What is Europe? / Production Notes


May 03, 2016
Print and digital material for a theater play “What is Europe?” / Production Notes
Official brochure link:
https://issuu.com/bojanmustur/docs/sm2016_wie_eng_paket
Public Institution MES – International Theater Festival – Scene MESS
Sarajevo, 2016


Europe is a utopia. With its name we often associate cultural, historic, and humanistic values, rule of law, appreciation and importance of quality life. The road to Europe is an imaginary road to a better tomorrow and happier future. However, that future cannot be seen on the horizon.
The European reality indeed is something else, but we couldn’t care less about it. Even though our geographical and cultural identity is unmistakably European, we remain on the outside of the European political and ideological borders. Not unlike those who fail to live up to the standards or satisfy the criteria, and who don’t meet the specifications, we perceive Europe as the primary goal, desperately striving to achieve it. Despite this, we tend to see Europe with too critical an eye, and begin to be more judgmental of it than of ourselves. At the same time, we want to be an equal part of Europe, but we are not doing enough to change the circumstances at home. Our desire to join the European Union and live according to its standards thus ceases to be a joint effort and becomes a personal, fascinating quest for life in one of the EU countries. But, we would be better off if Europe just conquered us, that is, put things in order or destroyed us.
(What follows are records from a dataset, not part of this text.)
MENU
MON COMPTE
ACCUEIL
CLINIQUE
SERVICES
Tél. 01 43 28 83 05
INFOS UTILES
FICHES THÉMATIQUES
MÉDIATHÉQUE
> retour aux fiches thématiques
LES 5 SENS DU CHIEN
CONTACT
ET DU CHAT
While trying to rid ourselves of the last remnants of our Yugoslav identity, we simply overlook the generation that is yet to settle the score after the breakup of Yugoslavia – the generation that lost its country and its identity with it. We also tend to forget those who found their home in these new national, or, more precisely, nationalistic countries. With the breakup of Yugoslavia, they just went to their homes. The young generation, most of them born during the war, is now nearing its political maturity. In search for its own identity, the new, post-Yugoslav generation has been frantically and mindlessly embracing nationalism as if it were a religious sect. The history is beyond forgiveness.
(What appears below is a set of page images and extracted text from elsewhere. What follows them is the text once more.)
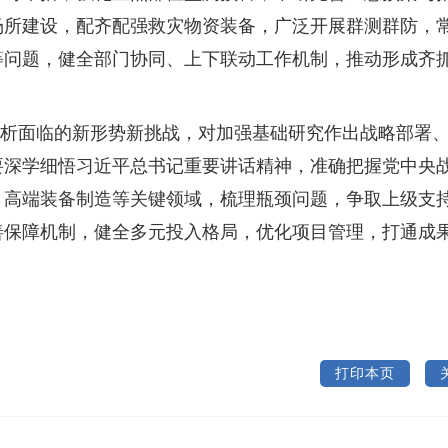
场所建设，配齐配强救灾物资装备，广泛开展群测群防，
等问题，健全部门协同、上下联动工作机制，推动形成齐
析面临的新形势新挑战，对加强基础研究作出战略部署
要深学细悟习近平总书记重要讲话精神，准确把握党中央
、高端装备制造等关键领域，梳理瓶颈问题，争取上级支
善保障机制，健全多元投入格局，优化项目管理，打通成
打印本页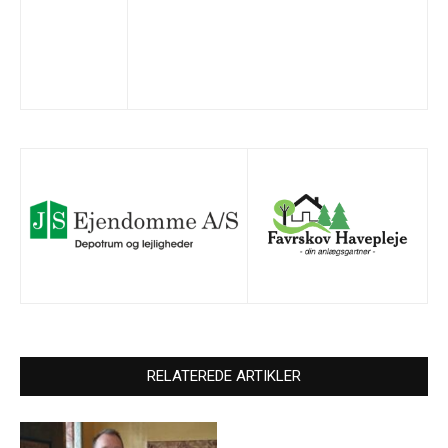
RELATEREDE ARTIKLER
Gone is the ideal of a safe consumer society. A flood of refugees challenges the values upon which the European politics, culture and lifestyle are based on. Islam becomes more and more popular. Of course, Christians are also standing their ground. The foundations of a country as a secular entity have been shaken to the core. And let’s not forget money. Banks will do their thing. The left and liberals, as well as open societies, hypocritically tolerate the emerging right traditionalism, hoping it will do the trick. Even the oppressor wants his human rights protected. Religion is taking its toll.
From the perspective of complete outsiders, some of us secretly desire that the global political changes will bring about the breakup of the European Union, in the similar fashion they brought about the breakup of Yugoslavia in the ninety eighties. Europe will not break up. It may transform and reshape itself, embracing new, not necessarily positive values. The far right sees the settlement of Europe by non-Europeans as an assault on European identity. Fear. Radical actions. Terror. Defense.
Questionable is the desire for integration, as is the possibility of such a community to succeed. The rules are clear. If you live here, you live by our laws. The rules are not clear. There is no integration. There is only assimilation or failure. Life changes…and the world does, too.
The play is based on three essays by Laszlo Vegel, collectively published under the title Stories from the Lower Areas, as well as on the exercises and improvisations the actors had thought out within the theatrical process. Theater is above all fun. The knowledge of a self. What is Europe is a question. What is Europe is an answer. There is no ultimate victory. The unburied corpse of Yugoslavia is staring at us folks populating the border areas of the Barbaricum.